The Fort Dodge Messenger: Sept. 8, 1903
$200,000 for Webster City
By Demise of Mrs. Kendall Young Webster City Gets Princely Sum
The Story of the Bequest
It Was Made by Her Husband, Who Was Wealthy Pioneer of Webster City
Webster City, Sept. 8 The death of Mrs. Kendall Young in Battle Creek, Mich., Monday, was announced in this city today. By the death of Mrs. Young, Webster City will received $200,000 (about $5,032,308 today) to be used in the building of a library as a monument to the memory of Mr. and Mrs. Kendall Young. The fund has been in trust since 1896, when Mr. Young died, but could ot be used until the death of his wife.
The will provided that upon the death of Mrs. Young, $25,000 ($629,038) should be expended for a fire proof building. The remainder of the fortune must remain intact, and only the income of it, or so much of it as the trustees may see fit, is to be used for library purposes.

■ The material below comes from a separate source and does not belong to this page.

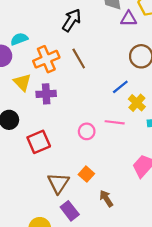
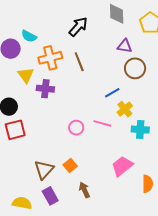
purple triangle: (129, 19) -> (125, 46), moved
cyan semicircle: (19, 39) -> (29, 36), turned -140
red square: (39, 142) -> (15, 130), moved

Kendall Young was born in Maine, and his wife in County Kent, England. The two were married in this city in 1858, and with the exception of a short residence in Irvington, have lived here ever since. At the time they were married here, the population of the city was but 400, and of the county 1,600. Through Mrs. Young’s generosity, the Kendall Young library on a small scale was established in 1898. At that time it became apparent to her that the annual income form the estate was more than she required or desired for her personal use. She very generously offered the use for library purposes of the magnificent Kendall Young home on Wilson avenue, beautifully situated and surrounded by spacious ornamental grounds, together with its furnishings, including many valuable paintings and pictures. She also proposed that the surplus income form the estate should be devoted to the immediate establishment and maintenance of the library.
At the February, 1898, term of the district court, upon the joint application of Mrs. Young and the executor, it was ordered that the executor annually turn over to the library trustees the surplus income from the estate, to be by them used for library purposes. At this time Mrs. Young was confined in the Battle Creek, Mich., sanitarium, on account of her health, where she remained until she died.
Mr. Young laid the foundation for his fortune during the California gold craze of 1849, and with this start began business in Hamilton county, where the balance of his fortune was made. Since the death of her husband, Mrs. Young has been cared for by the trustees of the estate. These gentlemen have seen to it that she has had all the comforts that money could buy. She has wanted for nothing, and yet, good soul that she was, she has often talked with them about the cutting down of her personal expenses in order that the money might be saved to the estate. She was 73 years of age. The funeral will be held in the city Thursday from the old Young home, now the library building.